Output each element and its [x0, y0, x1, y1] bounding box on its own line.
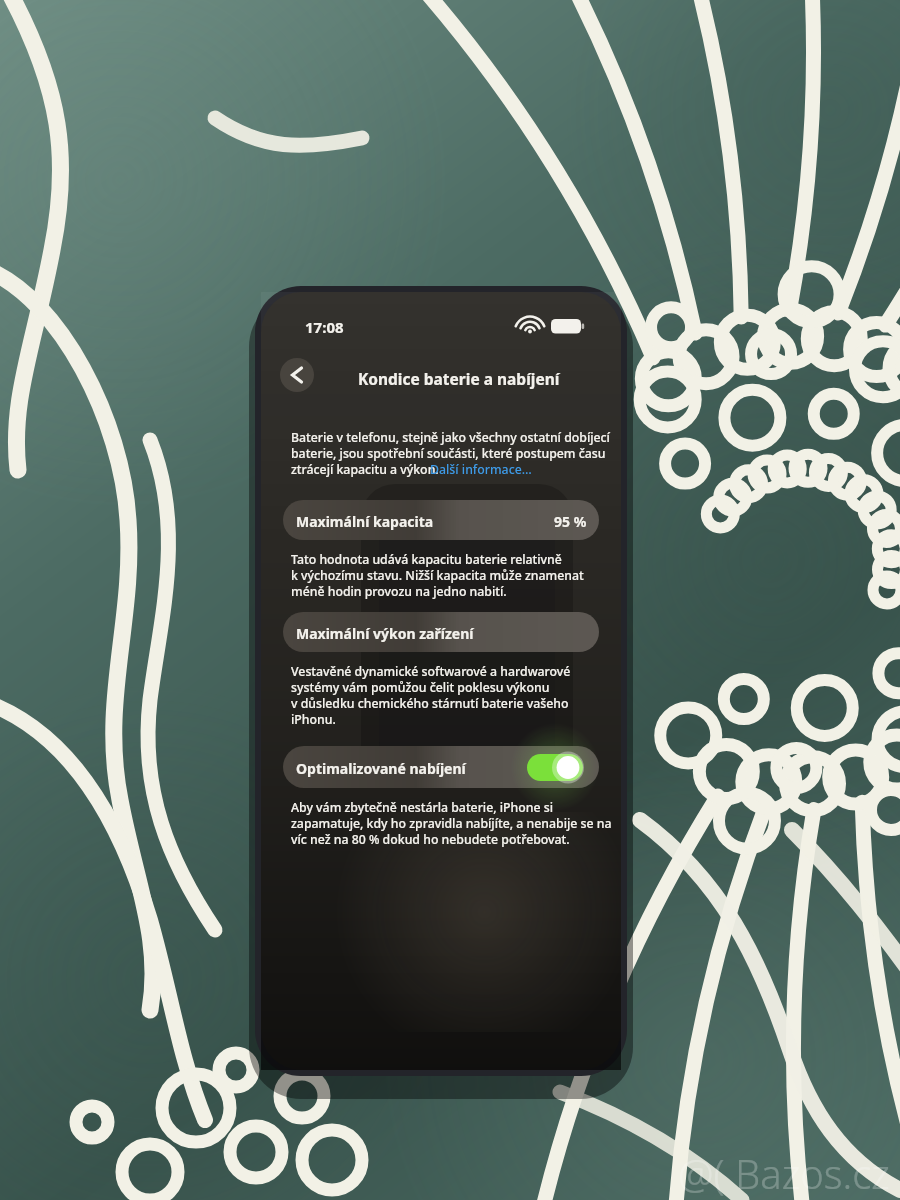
button[interactable] — [283, 500, 599, 540]
button[interactable] — [283, 612, 599, 652]
button[interactable] — [283, 746, 599, 788]
button[interactable]: Zpět — [279, 357, 316, 394]
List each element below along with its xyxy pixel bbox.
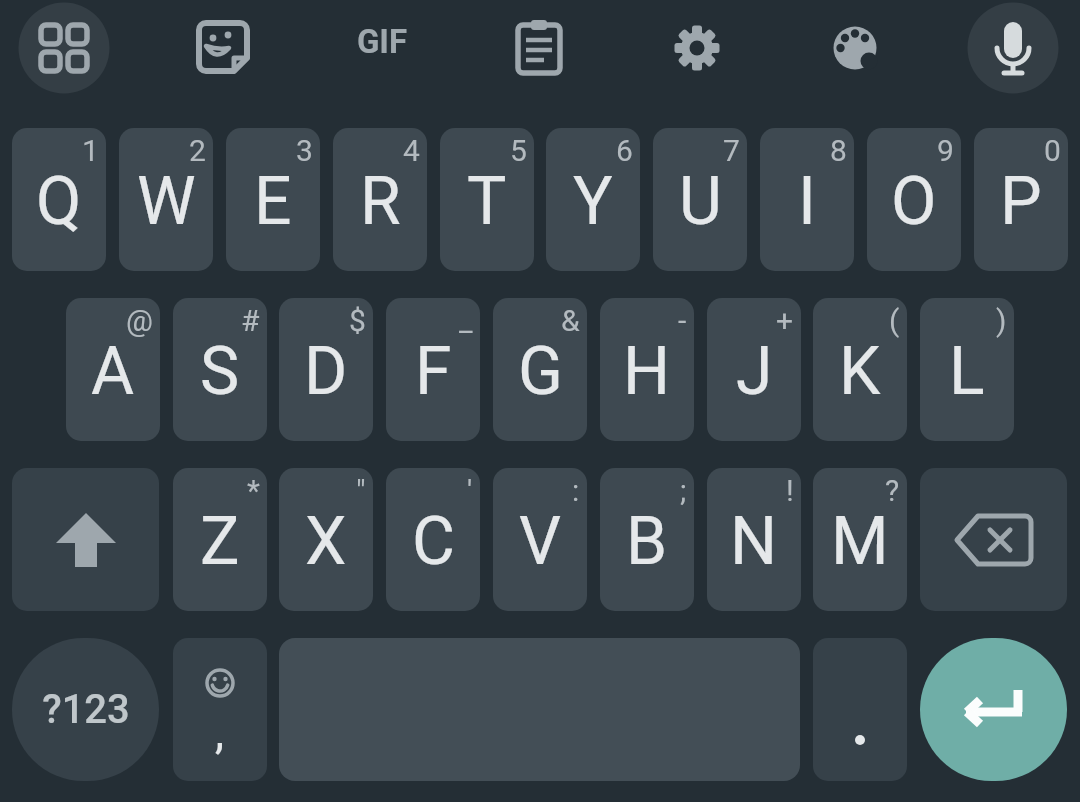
staticText: 6 [616, 133, 633, 168]
button[interactable]: W [119, 128, 213, 271]
staticText: " [356, 473, 366, 508]
staticText: , [215, 705, 225, 759]
button[interactable]: , [173, 638, 267, 781]
staticText: 9 [937, 133, 954, 168]
staticText: L [949, 333, 985, 410]
button[interactable]: ?123 [12, 638, 159, 781]
button[interactable] [920, 468, 1067, 611]
staticText: 1 [82, 133, 99, 168]
staticText: - [678, 303, 687, 338]
staticText: H [623, 333, 671, 410]
button[interactable] [196, 20, 250, 74]
button[interactable]: Y [546, 128, 640, 271]
button[interactable]: B [600, 468, 694, 611]
staticText: 5 [510, 133, 527, 168]
staticText: J [736, 333, 773, 410]
staticText: $ [349, 303, 366, 338]
button[interactable]: E [226, 128, 320, 271]
staticText: Z [200, 503, 240, 580]
button[interactable]: R [333, 128, 427, 271]
button[interactable]: A [66, 298, 160, 441]
staticText: F [415, 333, 452, 410]
staticText: & [561, 303, 580, 338]
staticText: W [137, 163, 196, 240]
button[interactable] [920, 638, 1067, 781]
staticText: 3 [296, 133, 313, 168]
button[interactable]: G [493, 298, 587, 441]
staticText: O [891, 163, 937, 240]
staticText: @ [126, 303, 153, 338]
staticText: ( [889, 303, 900, 338]
staticText: ? [885, 473, 900, 508]
staticText: 7 [723, 133, 740, 168]
staticText: N [730, 503, 778, 580]
staticText: ' [467, 473, 473, 508]
button[interactable]: V [493, 468, 587, 611]
button[interactable] [12, 468, 159, 611]
button[interactable] [832, 25, 878, 71]
button[interactable]: J [707, 298, 801, 441]
staticText: D [304, 333, 348, 410]
staticText: E [254, 163, 292, 240]
staticText: T [467, 163, 507, 240]
button[interactable] [965, 0, 1061, 96]
button[interactable]: I [760, 128, 854, 271]
staticText: G [518, 333, 563, 410]
staticText: I [798, 163, 816, 240]
button[interactable]: GIF [347, 22, 417, 74]
staticText: : [572, 473, 580, 508]
button[interactable]: C [386, 468, 480, 611]
staticText: _ [459, 303, 473, 338]
button[interactable]: O [867, 128, 961, 271]
staticText: K [839, 333, 881, 410]
button[interactable]: K [813, 298, 907, 441]
button[interactable] [985, 20, 1041, 76]
staticText: + [776, 303, 794, 338]
staticText: ; [680, 473, 687, 508]
button[interactable]: P [974, 128, 1068, 271]
staticText: U [679, 163, 722, 240]
staticText: 0 [1044, 133, 1061, 168]
button[interactable] [813, 638, 907, 781]
staticText: R [360, 163, 401, 240]
button[interactable]: U [653, 128, 747, 271]
button[interactable] [40, 24, 88, 72]
staticText: ) [996, 303, 1007, 338]
button[interactable]: S [173, 298, 267, 441]
button[interactable]: N [707, 468, 801, 611]
staticText: 4 [403, 133, 420, 168]
button[interactable]: T [440, 128, 534, 271]
staticText: 8 [830, 133, 847, 168]
staticText: B [626, 503, 668, 580]
button[interactable]: Q [12, 128, 106, 271]
button[interactable] [511, 20, 567, 76]
staticText: P [1000, 163, 1042, 240]
staticText: ! [786, 473, 794, 508]
button[interactable]: Z [173, 468, 267, 611]
staticText: C [412, 503, 455, 580]
button[interactable]: L [920, 298, 1014, 441]
staticText: Q [36, 163, 82, 240]
button[interactable] [673, 24, 721, 72]
button[interactable]: X [279, 468, 373, 611]
staticText: S [200, 333, 240, 410]
staticText: V [519, 503, 562, 580]
staticText: ?123 [42, 686, 130, 733]
staticText: M [831, 503, 889, 580]
staticText: Y [573, 163, 613, 240]
staticText: # [241, 303, 260, 338]
button[interactable] [16, 0, 112, 96]
staticText: A [91, 333, 135, 410]
button[interactable]: H [600, 298, 694, 441]
button[interactable]: M [813, 468, 907, 611]
button[interactable]: D [279, 298, 373, 441]
button[interactable]: F [386, 298, 480, 441]
staticText: * [247, 473, 260, 508]
staticText: X [305, 503, 347, 580]
staticText: 2 [189, 133, 206, 168]
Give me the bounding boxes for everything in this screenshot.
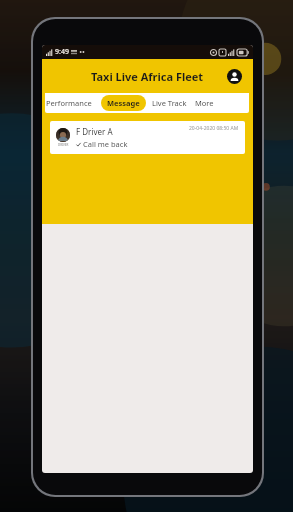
button[interactable]: Live Track xyxy=(150,95,189,111)
staticText: Taxi Live Africa Fleet xyxy=(91,69,204,84)
button[interactable]: DRIVER xyxy=(50,121,245,154)
staticText: F Driver A xyxy=(76,126,113,137)
staticText: 20-04-2020 08:50 AM xyxy=(189,125,239,132)
button[interactable]: More xyxy=(193,95,216,111)
staticText: Message xyxy=(107,98,140,108)
staticText: 9:49 xyxy=(55,47,69,57)
button[interactable]: Profile xyxy=(223,65,245,87)
button[interactable]: Performance xyxy=(45,95,94,111)
staticText: DRIVER xyxy=(58,143,69,147)
staticText: Call me back xyxy=(83,139,128,149)
staticText: Performance xyxy=(46,98,92,108)
staticText: More xyxy=(195,98,214,108)
staticText: Live Track xyxy=(152,98,187,108)
button[interactable]: Message xyxy=(101,95,146,111)
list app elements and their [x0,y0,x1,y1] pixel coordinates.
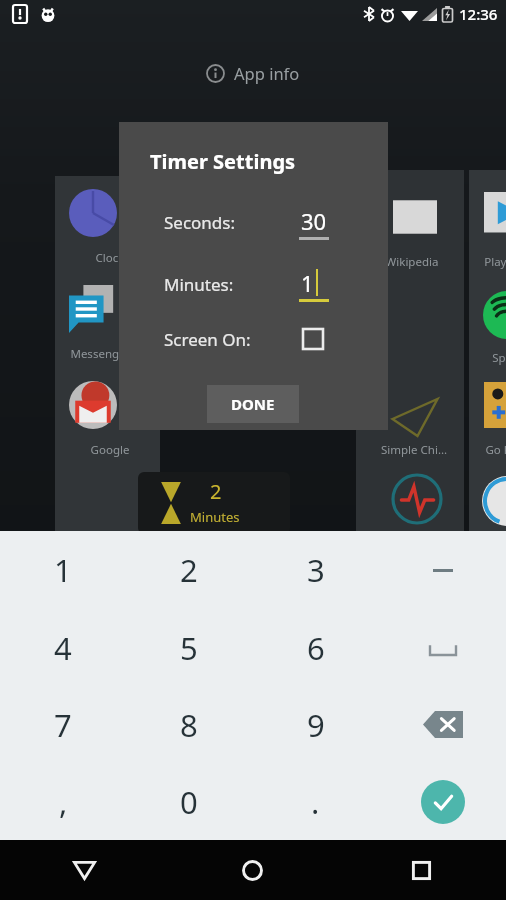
other: Done [421,780,465,824]
button[interactable]: 9 [252,686,379,763]
button[interactable]: App info [0,58,506,88]
button[interactable]: 8 [126,686,252,763]
button[interactable]: Recents [337,840,506,900]
staticText: Go Fr [470,442,506,458]
staticText: 12:36 [459,4,498,24]
button[interactable]: . [252,763,379,840]
button[interactable]: Home [168,840,337,900]
staticText: App info [234,62,300,84]
button[interactable]: 3 [252,531,379,609]
button[interactable]: DONE [207,385,299,423]
staticText: Seconds: [164,211,236,234]
staticText: 3 [307,549,325,591]
staticText: 5 [180,627,198,669]
staticText: 0 [180,781,198,823]
staticText: Minutes: [164,273,234,296]
button[interactable]: 6 [252,609,379,686]
other: Space [430,641,456,655]
button[interactable]: Backspace [379,686,506,763]
button[interactable]: Screen On checkbox [299,325,327,353]
staticText: 9 [307,704,325,746]
button[interactable]: 1 [0,531,126,609]
button[interactable]: 5 [126,609,252,686]
button[interactable]: Space [379,609,506,686]
staticText: , [59,781,68,823]
button[interactable]: Back [0,840,168,900]
button[interactable]: , [0,763,126,840]
staticText: Timer Settings [150,148,296,175]
staticText: . [311,781,320,823]
staticText: Spoti [476,350,506,366]
other: Backspace [423,711,463,738]
staticText: 1 [54,549,72,591]
staticText: Wikipedia [364,254,460,270]
button[interactable]: 4 [0,609,126,686]
button[interactable]: 30 [297,206,341,246]
button[interactable]: 1 [297,268,341,308]
button[interactable]: 7 [0,686,126,763]
button[interactable]: 0 [126,763,252,840]
staticText: Messenge [48,346,148,362]
staticText: Minutes [190,508,240,526]
staticText: 4 [54,627,72,669]
staticText: 1 [301,268,314,298]
staticText: Screen On: [164,328,251,351]
staticText: 2 [210,478,222,505]
staticText: Google [60,442,160,458]
staticText: 8 [180,704,198,746]
staticText: 2 [180,549,198,591]
button[interactable]: Minus [379,531,506,609]
staticText: 6 [307,627,325,669]
staticText: 7 [54,704,72,746]
staticText: 30 [301,206,327,236]
staticText: Clock [60,250,160,266]
staticText: DONE [231,394,275,414]
button[interactable]: 2 [126,531,252,609]
staticText: Play S [470,254,506,270]
button[interactable]: Done [379,763,506,840]
staticText: Simple Chi… [366,442,462,458]
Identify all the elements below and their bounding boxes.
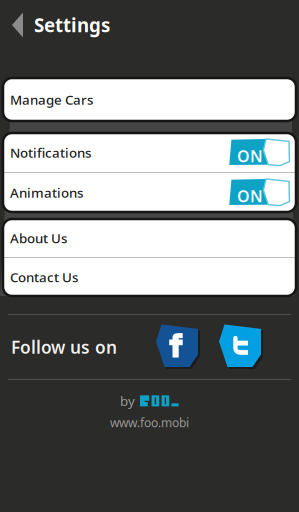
button[interactable]: Notifications [3,133,296,172]
button[interactable]: Back [0,0,34,50]
staticText: Settings [34,13,110,37]
staticText: ON [237,185,263,207]
button[interactable]: Facebook [156,324,200,370]
staticText: Contact Us [10,268,78,286]
button[interactable]: Animations [3,173,296,212]
button[interactable]: Manage Cars [3,78,296,121]
staticText: Notifications [10,144,91,161]
button[interactable]: Twitter [219,324,263,370]
staticText: Manage Cars [10,91,93,108]
staticText: Follow us on [11,336,117,358]
button[interactable]: Contact Us [3,258,296,296]
button[interactable]: About Us [3,219,296,257]
staticText: www.foo.mobi [110,415,189,431]
staticText: About Us [10,229,67,247]
staticText: Animations [10,184,83,201]
staticText: ON [237,145,263,167]
staticText: by [120,392,135,410]
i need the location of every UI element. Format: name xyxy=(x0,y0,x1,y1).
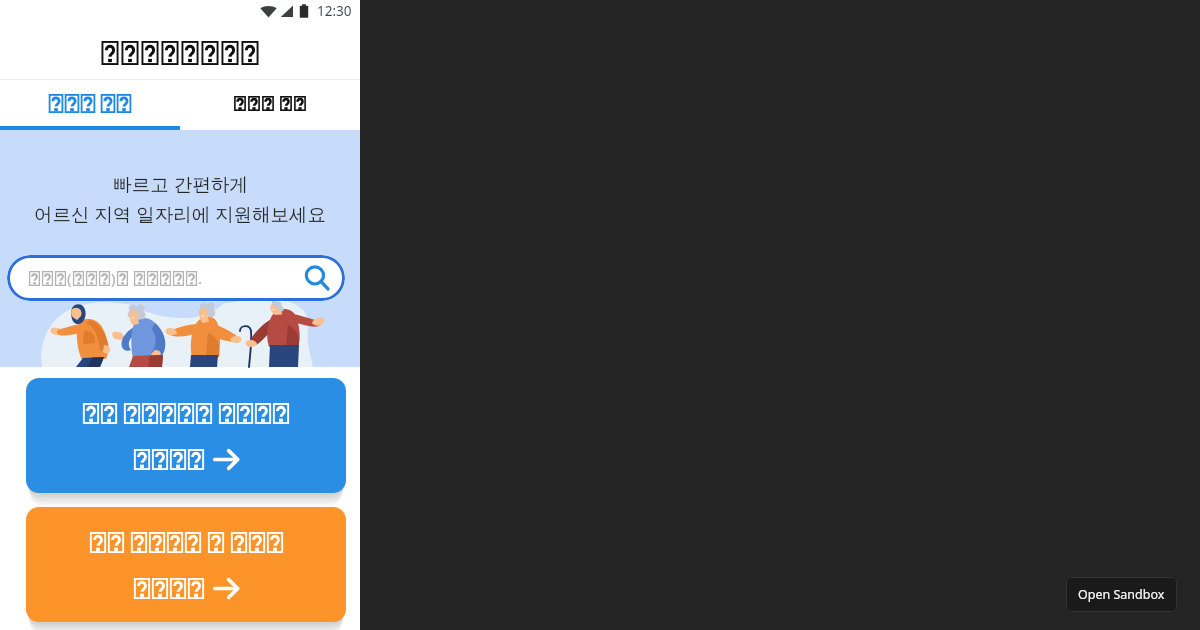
staticText: ( xyxy=(67,268,72,288)
staticText: . xyxy=(198,268,203,288)
button[interactable]: ( xyxy=(7,255,345,301)
button[interactable] xyxy=(26,507,346,622)
staticText: ) xyxy=(111,268,116,288)
staticText: 빠르고 간편하게 xyxy=(113,171,248,196)
staticText: Open Sandbox xyxy=(1078,586,1165,603)
button[interactable]: Open Sandbox xyxy=(1066,577,1177,612)
button[interactable] xyxy=(26,378,346,493)
button[interactable]: 지원 현황 탭 xyxy=(180,80,360,130)
staticText: 어르신 지역 일자리에 지원해보세요 xyxy=(34,201,326,226)
button[interactable]: Search xyxy=(301,262,333,294)
button[interactable]: 일자리 찾기 탭 xyxy=(0,80,180,130)
staticText: 12:30 xyxy=(317,2,352,20)
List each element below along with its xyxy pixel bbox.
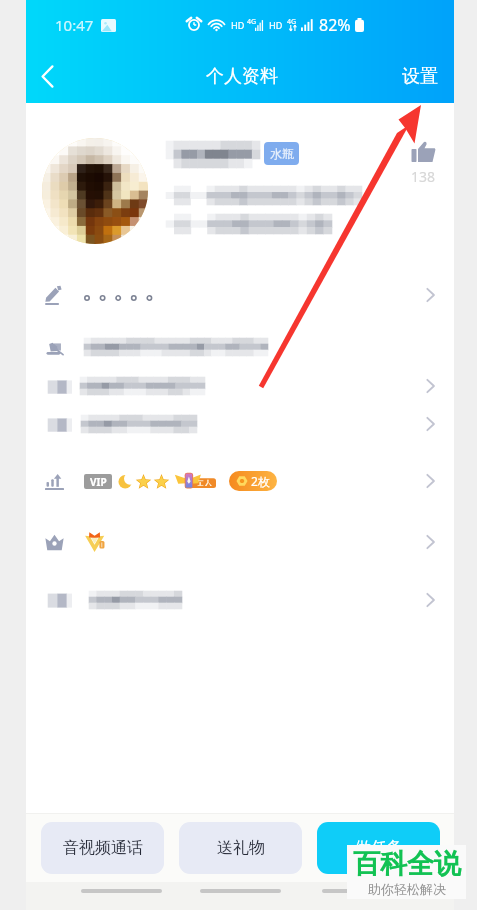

☆ ☆ ☆

■ **WORK TASK**
From the entries above, pull out each line that includes "Manage".

■ **WORKED SOLUTION**
button[interactable]: Manage Cars [3,78,296,121]
staticText: Manage Cars [10,91,93,108]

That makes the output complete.